Somewhat like Bob Dylan (but not too much), I’m stuck inside of Vegas with the Arizona blues again. I get to escape Wednesday morning for California. And given my opinion of California geography, if I consider that an escape you can judge my opinion of Las Vegas.
We left Santa Fe at mid-morning Monday, drove south to Albuquerque and got on I-40 going west. Past Albuquerque, we started getting into painted-rocks country, with mesas on both sides of the road striped red and white like slices of fat bacon. The landscape still had some short brown grass, tumbleweeds and greasewood with stands of juniper and piñon in the higher altitudes around the cities.
Lunch and gas were at Gallup, near the Arizona border. I wanted to get through as much of Arizona as possible without having to spend any money there, but the car doesn’t have a big enough gas tank to make it all the way across. We ate at a Golden Corral, which was absolutely crammed with people. We mentioned the crowd to the waitress, who said yes, it was always like that on the first of the month, and I thought, that’s right—first of the month and everyone got their government checks, so take a few spare dollars and go out to eat.
One thing northwest New Mexico has that a lot of people don’t know about is lots and lots of volcanic rock. The region had major volcanic activity starting about three quarters of a million years ago, and as recently as three thousand years ago, well within the period of human occupation. I took a bit of panoramic photography at the Northwestern New Mexico visitors’s center.
Once into Arizona, what we got was lots of flat, with dim blue distance full of mountains. I was struck by the number of abandoned structures: houses, small business buildings, and so on just left to fall down of their own accord, which takes longer to happen in the desert because of the lack of rain and general humidity to help decay along. We also saw the occasional house or other structure built in the shape of a traditional Navajo hogan, but done in modern materials. People adapt.

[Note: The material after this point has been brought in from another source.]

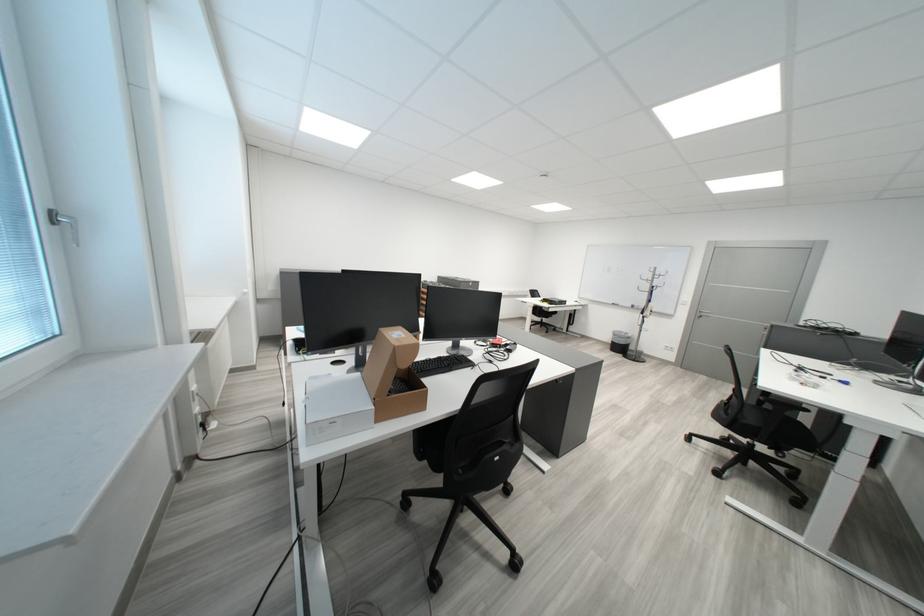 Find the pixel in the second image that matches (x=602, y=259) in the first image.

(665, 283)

Another thing we had a lot of was trains. Long trains, every few minutes. Trains that were a couple of miles long, car after car after car of double-stacked containers coming out of Long Beach and headed for a Wal-Mart near you, probably. Other trains were mixed consists of hoppers (lots of raw commodities), boxcars (dry goods), and tank cars (could be almost anything).
Long train is . . . looooooooooooooooong.
Coconino County, the home of Krazy Kat and Ignatz Mouse.
Coming into Flagstaff we started getting trees again—first scrub, then actual conifers as we moved into the Coconino and Kaibab national forests.
Ever since Santa Fe, a stream of roadside signs delighted in reminding you that you were traveling on Historic Route 66, and pointing you off the interstate at places where fragments of the original highway still exist.
West of Flagstaff we got afternoon showers building up again, with very welcome cloud cover that kept the afternoons from being so brutal as they might be. At one point, though, we spotted something that didn’t really act like a cloud. It hugged the top of a ridge and spilled downward across it. As we got closer, we realized we were looking at an actual forest fire, with visible flames as the fire topped the ridge and started down the other side (look dead center in the second picture). A couple of miles later we stopped for gas and learned it was named the Dean Peak fire, which by Tuesday night had burned about 2,400 acres and still wasn’t contained at all.
And finally, about 7:30, we crossed into Nevada.